In The Federalist, senior editor John Daniel Davidson announced, “We Need To Stop Calling Ourselves Conservatives.” “The conservative project has failed,” he wrote, “and conservatives need to forge a new political identity that reflects our revolutionary moment.” Western civilization is dying, he wrote, and to revive it, those on the right should “start thinking of themselves as radicals, restorationists, and counterrevolutionaries. Indeed, that is what they are, whether they embrace those labels or not.”
They should, he said, stop focusing on the free-market economics and supply-side principles of the Reagan years and instead embrace the idea of wielding government power as “an instrument of renewal in American life… a blunt instrument indeed.”
Davidson embraces using the power of the government to enforce the principles of the right wing, bending corporations to their will, starving universities that spread “poisonous ideologies,” getting rid of no-fault divorce, and subsidizing families with children. “Wielding government power,” he writes, “will mean a dramatic expansion of the criminal code.” Abortion is murder and should be treated as such, parents who take their children to drag shows “should be arrested and charged with child abuse,” doctors who engage in gender-affirming interventions “should be thrown in prison and have their medical licenses revoked,” “teachers who expose their students to sexually explicit material should not just be fired but be criminally prosecuted.”
“The necessary task is nothing less than radical and revolutionary,” he writes.

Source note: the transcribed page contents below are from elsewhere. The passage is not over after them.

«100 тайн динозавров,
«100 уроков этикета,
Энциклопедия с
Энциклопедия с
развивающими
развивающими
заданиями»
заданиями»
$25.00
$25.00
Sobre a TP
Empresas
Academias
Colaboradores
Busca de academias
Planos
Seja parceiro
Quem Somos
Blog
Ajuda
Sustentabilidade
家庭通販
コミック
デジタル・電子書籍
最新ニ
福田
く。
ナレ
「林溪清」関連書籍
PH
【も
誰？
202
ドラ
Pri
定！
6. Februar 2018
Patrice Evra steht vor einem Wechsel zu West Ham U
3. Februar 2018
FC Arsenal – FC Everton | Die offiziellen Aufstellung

And for those worrying that the assumption of such power might be dangerous, “we should attend to it with care after we have won the war.”
What Davidson is suggesting, of course, is indeed radical: it has most of the hallmarks of fascism. Other Republican lawmakers are also embracing that ideology lately: today, Florida state representative Anthony Sabatini approvingly quoted Spanish fascist dictator Francisco Franco, saying, “I answer only to God and to History.”

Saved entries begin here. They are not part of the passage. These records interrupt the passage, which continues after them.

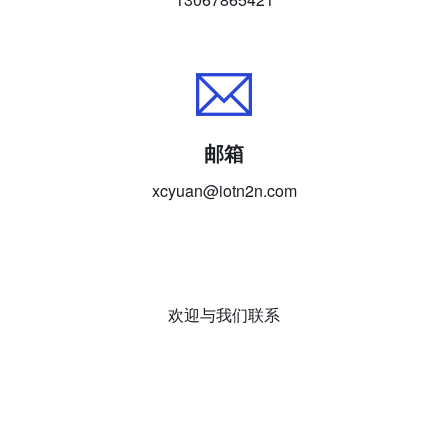
邮箱
xcyuan@iotn2n.com
欢迎与我们联系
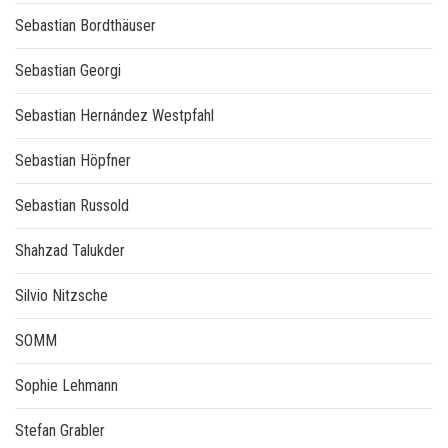
Sebastian Bordthäuser
Sebastian Georgi
Sebastian Hernández Westpfahl
Sebastian Höpfner
Sebastian Russold
Shahzad Talukder
Silvio Nitzsche
SOMM
Sophie Lehmann
Stefan Grabler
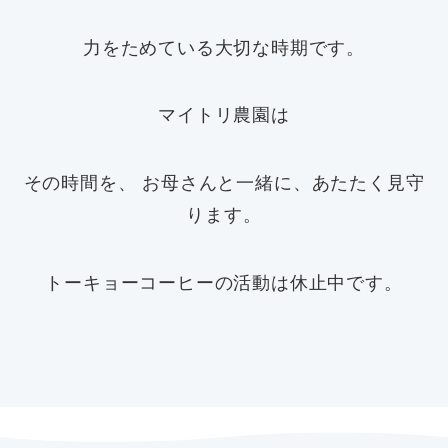
力をためている大切な時期です。
マイトリ農園は
その時間を、 お母さんと一緒に、あたたく見守
ります。
トーキョーコーヒーの活動は休止中です。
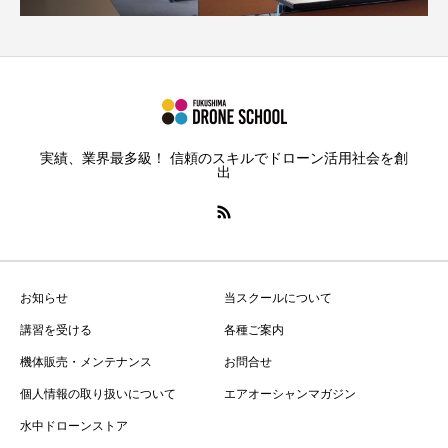
実績、業界最多級！ 信頼のスキルでドローン活用社会を創
出
お知らせ
当スクールについて
講習を受ける
各種ご案内
機体販売・メンテナンス
お問合せ
個人情報の取り扱いについて
エアオーシャンマガジン
水中ドローンストア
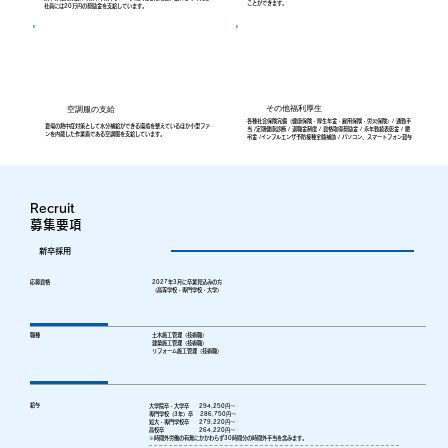
ことができます。
社員には20万円の奨励金を支給しています。
その他福利厚生
空調服の支給
各種社会保険完備（健康保険・厚生年金・雇用保険・労災保険）/ 通勤手
夏場の熱中症対策として水分補給ができる環境を整えているほか小型ファ
当 /定期健康診断 / 退職金制度 / 資格取得奨励金 / 永年勤続表彰金 / 慶
ンを内蔵した作業着である空調服を支給しています。
弔金 /インフルエンザ予防接種全額補助 / パソコン、スマートフォン貸与
Recruit
​募集要項
新卒採用
応募資格
2027年3月に卒業見込みの方
（高等学校・専門学校・大学）
職種
土木施工管理（技術職）
建築施工管理（技術職）
​リフォーム施工管理（技術職）
給与
大学院卒・大学卒 294,250円～
専門学校（3年）卒 286,750円～
短大・専門学校卒 279,220円～
高校卒 264,220円～
※時間外労働の有無にかかわらず30時間分の時間外手当を含みます。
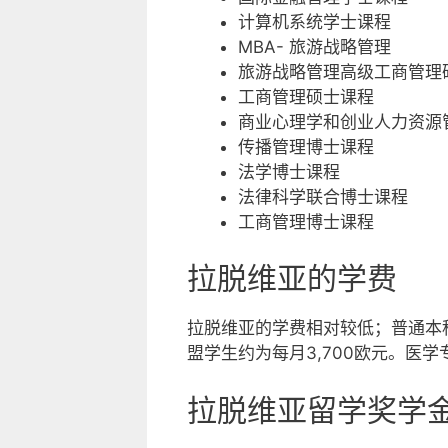
计算机系统学士课程
MBA- 旅游战略管理
旅游战略管理高级工商管理
工商管理硕士课程
商业心理学和创业人力资源
传播管理博士课程
法学博士课程
法律科学联合博士课程
工商管理博士课程
拉脱维亚的学费
拉脱维亚的学费相对较低；普通本科课
盟学生约为每月3,700欧元。医学专业
拉脱维亚留学奖学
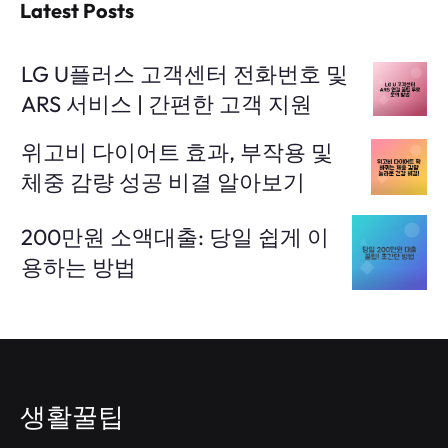
Latest Posts
LG U플러스 고객센터 전화번호 및
ARS 서비스 | 간편한 고객 지원
위고비 다이어트 효과, 부작용 및
체중 감량 성공 비결 알아보기
200만원 소액대출: 당일 쉽게 이
용하는 방법
생활꿀팁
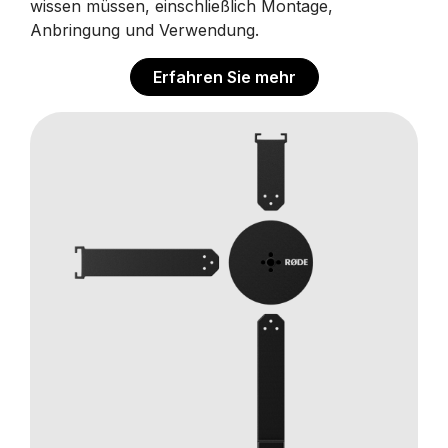
wissen müssen, einschließlich Montage,
Anbringung und Verwendung.
Erfahren Sie mehr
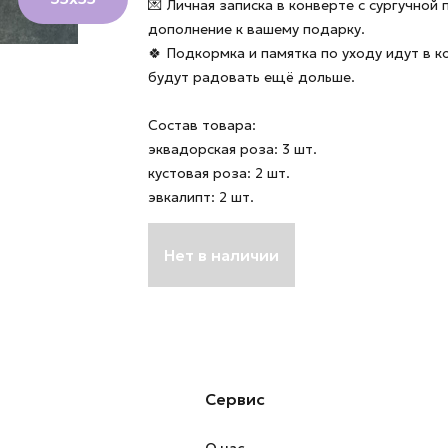
💌 Личная записка в конверте с сургучной
дополнение к вашему подарку.
🍀 Подкормка и памятка по уходу идут в 
будут радовать ещё дольше.
Состав товара:
эквадорская роза: 3 шт.
кустовая роза: 2 шт.
эвкалипт: 2 шт.
Нет в наличии
Сервис
О нас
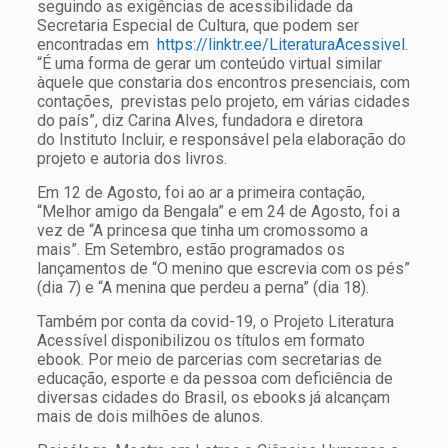
seguindo as exigências de acessibilidade da
Secretaria Especial de Cultura, que podem ser
encontradas em
https://linktr.ee/LiteraturaAcessivel
.
“É uma forma de gerar um conteúdo virtual similar
àquele que constaria dos encontros presenciais, com
contações, previstas pelo projeto, em várias cidades
do país”, diz Carina Alves, fundadora e diretora
do Instituto Incluir, e responsável pela elaboração do
projeto e autoria dos livros.
Em 12 de Agosto, foi ao ar a primeira contação,
“Melhor amigo da Bengala” e em 24 de Agosto, foi a
vez de “A princesa que tinha um cromossomo a
mais”. Em Setembro, estão programados os
lançamentos de “O menino que escrevia com os pés”
(dia 7) e “A menina que perdeu a perna” (dia 18).
Também por conta da covid-19, o Projeto Literatura
Acessível disponibilizou os títulos em formato
ebook. Por meio de parcerias com secretarias de
educação, esporte e da pessoa com deficiência de
diversas cidades do Brasil, os ebooks já alcançam
mais de dois milhões de alunos.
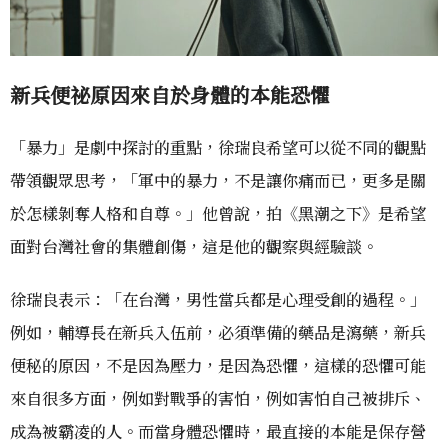
新兵便祕原因來自於身體的本能恐懼
「暴力」是劇中探討的重點，徐瑞良希望可以從不同的觀點
帶領觀眾思考，「軍中的暴力，不是讓你痛而已，更多是關
於怎樣剝奪人格和自尊。」他曾說，拍《黑潮之下》是希望
面對台灣社會的集體創傷，這是他的觀察與經驗談。
徐瑞良表示：「在台灣，男性當兵都是心理受創的過程。」
例如，輔導長在新兵入伍前，必須準備的藥品是瀉藥，新兵
便秘的原因，不是因為壓力，是因為恐懼，這樣的恐懼可能
來自很多方面，例如對戰爭的害怕，例如害怕自己被排斥、
成為被霸凌的人。而當身體恐懼時，最直接的本能是保存營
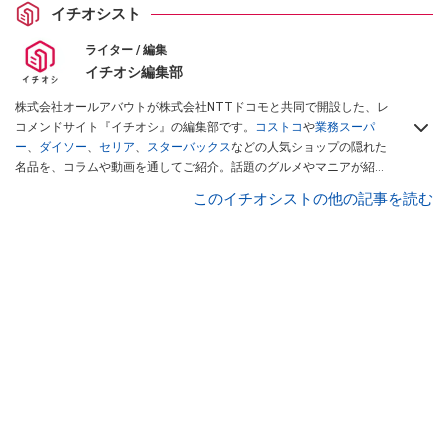
イチオシスト
ライター / 編集
イチオシ編集部
株式会社オールアバウトが株式会社NTTドコモと共同で開設した、レ
コメンドサイト『イチオシ』の編集部です。
コストコ
や
業務スーパ
ー
、
ダイソー
、
セリア
、
スターバックス
などの人気ショップの隠れた
名品を、コラムや動画を通してご紹介。話題のグルメやマニアが紹介
するアウトドア情報も満載です。配信しているコンテンツは専門家や
このイチオシストの他の記事を読む
インフルエンサーが実際に使用してレビューしています。毎日トレン
ド情報をお届けしているので、ぜひ
Googleニュースでフォロー
してく
ださい！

But more and more, Americans seem to be moving back toward the principles of Abraham Lincoln, who stood firm on the idea that true conservatism was defending the idea, enshrined in the Declaration of Independence, that all people are created equal and have a right to consent to the government under which they live.
Today, in Oklahoma, for the first time in decades, the Tulsa World endorsed a Democrat, U.S. Representative Kendra Horn, rather than extremist Republican Markwayne Mullin, for the U.S. Senate. The paper applauded Horn’s bipartisanship and willingness to meet with her constituents. “Her congressional stint gives Oklahomans a glimpse of what Oklahoma lawmakers of the past looked like,” the paper wrote. “They were pragmatic legislators who looked after their state and found ways to get things done rather than cater to the fringes of their own parties…. In this moment, this is the type of senator we need.”

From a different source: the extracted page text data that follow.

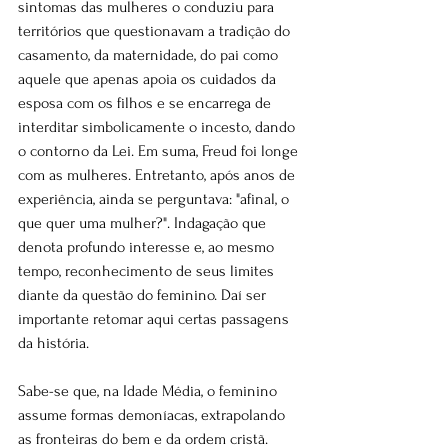
sintomas das mulheres o conduziu para 
territórios que questionavam a tradição do 
casamento, da maternidade, do pai como 
aquele que apenas apoia os cuidados da 
esposa com os filhos e se encarrega de 
interditar simbolicamente o incesto, dando 
o contorno da Lei. Em suma, Freud foi longe 
com as mulheres. Entretanto, após anos de 
experiência, ainda se perguntava: "afinal, o 
que quer uma mulher?". Indagação que 
denota profundo interesse e, ao mesmo 
tempo, reconhecimento de seus limites 
diante da questão do feminino. Daí ser 
importante retomar aqui certas passagens 
da história.
Sabe-se que, na Idade Média, o feminino 
assume formas demoníacas, extrapolando 
as fronteiras do bem e da ordem cristã. 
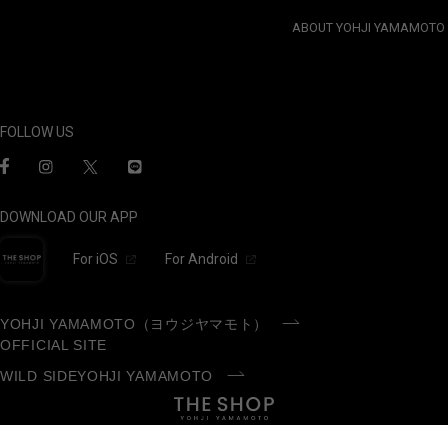
ABOUT YOHJI YAMAMOTO
FOLLOW US
DOWNLOAD OUR APP
For iOS
For Android
YOHJI YAMAMOTO（ヨウジヤマモト）
OFFICIAL SITE
WILD SIDEYOHJI YAMAMOTO
©Yohji Yamamoto Inc. All Rights Reserved.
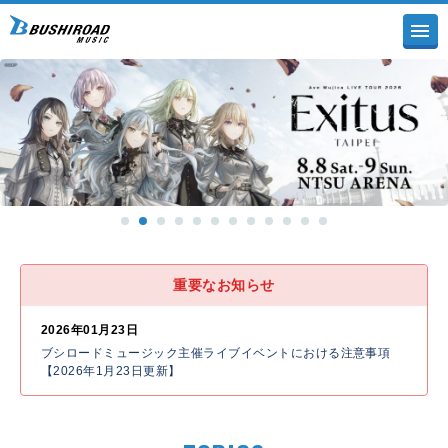
重要なお知らせ
2026年01月23日
ブシロードミュージック主催ライブイベントにおける注意事項
【2026年1月23日更新】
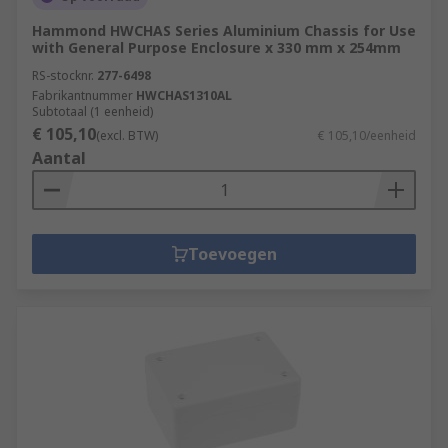
Hammond HWCHAS Series Aluminium Chassis for Use
with General Purpose Enclosure x 330 mm x 254mm
RS-stocknr.
277-6498
Fabrikantnummer
HWCHAS1310AL
Subtotaal (1 eenheid)
€ 105,10
(excl. BTW)
€ 105,10/eenheid
Aantal
Toevoegen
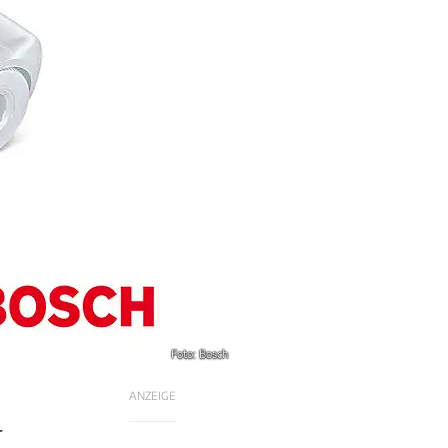
Foto: Bosch
ANZEIGE
r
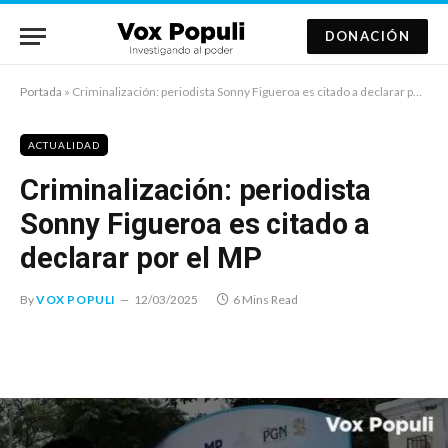
DONACIÓN
Portada
»
Criminalización: periodista Sonny Figueroa es citado a declarar por el MP
ACTUALIDAD
Criminalización: periodista
Sonny Figueroa es citado a
declarar por el MP
By
VOX POPULI
12/03/2025
6 Mins Read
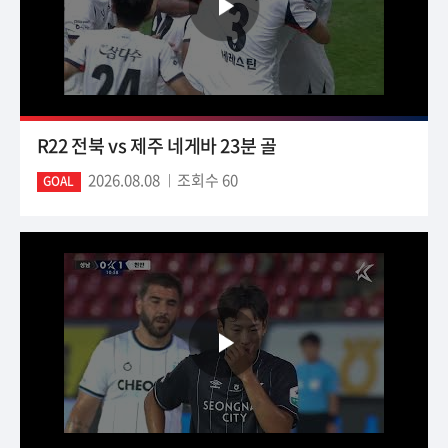
R22 전북 vs 제주 네게바 23분 골
2026.08.08
조회수 60
GOAL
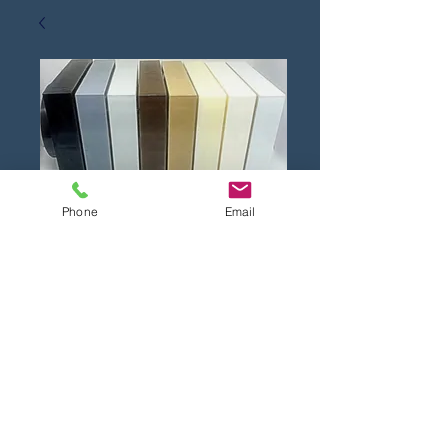
Phone
Email
Ralo Quadrado Invisível 8 Cores
Preço
R$ 30,00
Click na cor desejada
*
Adicionar ao carrinho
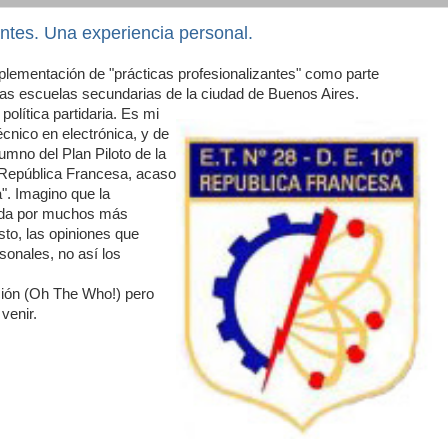
antes. Una experiencia personal.
plementación de "prácticas profesionalizantes" como parte
e las escuelas secundarias de la ciudad de Buenos Aires.
política partidaria. Es mi
nico en electrónica, y de
mno del Plan Piloto de la
República Francesa, acaso
. Imagino que la
tida por muchos más
to, las opiniones que
sonales, no así los
ción (Oh The Who!) pero
venir.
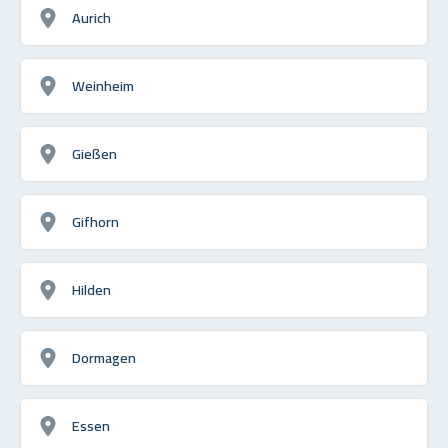
Aurich
Weinheim
Gießen
Gifhorn
Hilden
Dormagen
Essen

I missed what’s missing to qualify for a complete set of fascist hallmarks.
Sometimes I do wonder who she’s writing for. The combination of in-depth analysis with not being sure if your audience can figure out what “Brexit” meant is an odd one.
Yeah, that bit struck me too. Like, who wouldn’t know what Brexit means?
I think she’s writing primarily for a U.S. audience, an audience that could be well over a million on any given day. Such a large number could well include USians who don’t follow politics abroad, like, at all. We’re a sadly provincial lot, generally.